Methods for Achieving Courage

  • Practice Improving Faith — Strengthen your relationship with a power greater than yourself — trust the outcome as long as you do what is right and just.
  • Read Biographies — About people who have lived lives that demonstrate courage and similar traits. Learn from them.
  • Have Strong Convictions — When we have a cause that matters very much, we are more apt to behave bravely and courageously to uphold our convictions.
  • Learn to Control Fear — Courage is learning to master fear, not eliminate it.
  • Do the Thing you Fear Repeatedly — It will lose its 'hold' and significance over time.

Golden Mean

Cowardice
Courage
Recklessness, Rashness, Heedlessness

Quotes for Courage

Courage, it would seem, is nothing less than the power to overcome danger, misfortune, fear, injustice, while continuing to affirm inwardly that life with all its sorrows is good; that everything is meaningful even if in a sense beyond our understanding; and that there is always tomorrow.
- Dorothy Thompson -
Courage is the ladder on which all the other virtues mount.
- Clare Booth Luce -
One isn't necessarily born with courage, but one is born with potential. Without courage, we cannot practice any other virtue with consistency. We can't be kind, true, merciful, generous, or honest.
- Maya Angellou -
To go against the dominant thinking of your friends, of most of the people you see every day, is perhaps the most difficult act of heroism you can perform.
- Theodore H. White -
Courage is going from failure to failure without losing enthusiasm.
- Winston Churchill -

Recommended Reading

Dare To Dream!: 25 Extraordinary Lives — by Sandra McLeod Humphrey

A highly motivational account of the lives and activities of 25 extraordinary historical figures and their significant contributions. Ms. Humphrey writes lively, interesting accounts that will keep you captivated.

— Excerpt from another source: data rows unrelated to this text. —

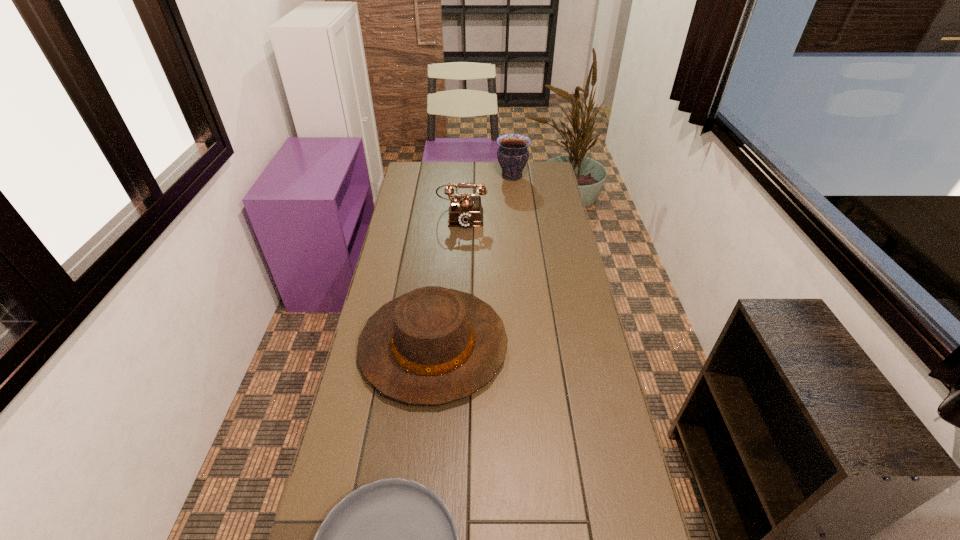 Locate an element on the screen. object situated at the right edge is located at coordinates (512, 154).

I want to click on object that is at the far right corner, so click(512, 154).

Image resolution: width=960 pixels, height=540 pixels. What are the coordinates of `vacant space at the far edge of the desktop` in the screenshot? It's located at (466, 169).

Identify the location of free space at the left edge. The height and width of the screenshot is (540, 960). (375, 285).

Where is `vacant point at the right edge`? vacant point at the right edge is located at coordinates (574, 247).

The height and width of the screenshot is (540, 960). In the image, there is a desktop. Find the location of `free region at the far right corner`. free region at the far right corner is located at coordinates (525, 168).

The width and height of the screenshot is (960, 540). I want to click on vacant area between the pottery and the cowboy hat, so click(x=472, y=261).

The height and width of the screenshot is (540, 960). What are the coordinates of `empty space that is in between the pottery and the third farthest object` in the screenshot? It's located at coord(472,261).

This screenshot has height=540, width=960. What are the coordinates of `free area in between the second farthest object and the third farthest object` in the screenshot? It's located at (448, 280).

At what (x,y) coordinates should I click in order to perform the action: click on blank region between the second farthest object and the cowboy hat. Please return your answer as a coordinate pair (x, y). The image size is (960, 540). Looking at the image, I should click on (448, 280). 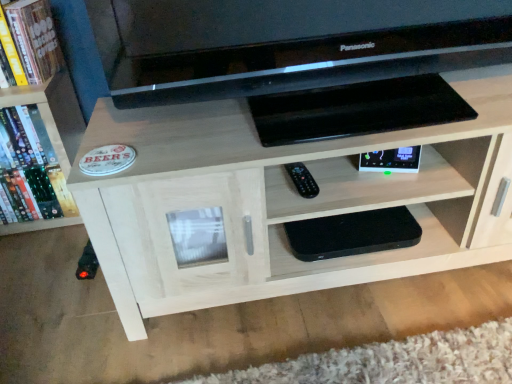 Question: Would you say hardcover book at upper left is inside or outside black plastic remote at center?

Choices:
 (A) outside
 (B) inside

Answer: (A)

Question: Is hardcover book at upper left wider or thinner than black plastic remote at center?

Choices:
 (A) thin
 (B) wide

Answer: (B)

Question: Which object is the farthest from the black matte speaker at lower center, the 2th shelf in the top-to-bottom sequence?

Choices:
 (A) hardcover book at upper left
 (B) light wood shelf at center, the 1th shelf viewed from the top
 (C) black glossy tv at upper center
 (D) wooden bookshelf at left
 (E) black plastic remote at center

Answer: (A)

Question: Based on their relative distances, which object is farther from the light wood shelf at center, acting as the 2th shelf starting from the bottom?

Choices:
 (A) black plastic remote at center
 (B) black glossy tv at upper center
 (C) black matte speaker at lower center, the 2th shelf in the top-to-bottom sequence
 (D) hardcover book at upper left
 (E) wooden bookshelf at left

Answer: (D)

50 American Heroes Every Kid Should Meet — by Dennis Denenberg and Loraine Roscoe

A children's book that is not just for children. Each of 50 American heroes is given two pages filled with information about the person and their extraordinary achievements. The quiz of heroes found in the back of the book is great for the entire family to work together.

General Rules

Practice virtues daily so that they become ‘habits of the heart’.

Don‘t strive for perfection.

Never give up! Remember: even the greats have off days.

Rely on your intuition.

Avoid extremes. Strive to achieve the golden mean between excess and deficiency of a virtue.

Have fun and enjoy the program with humor and optimism.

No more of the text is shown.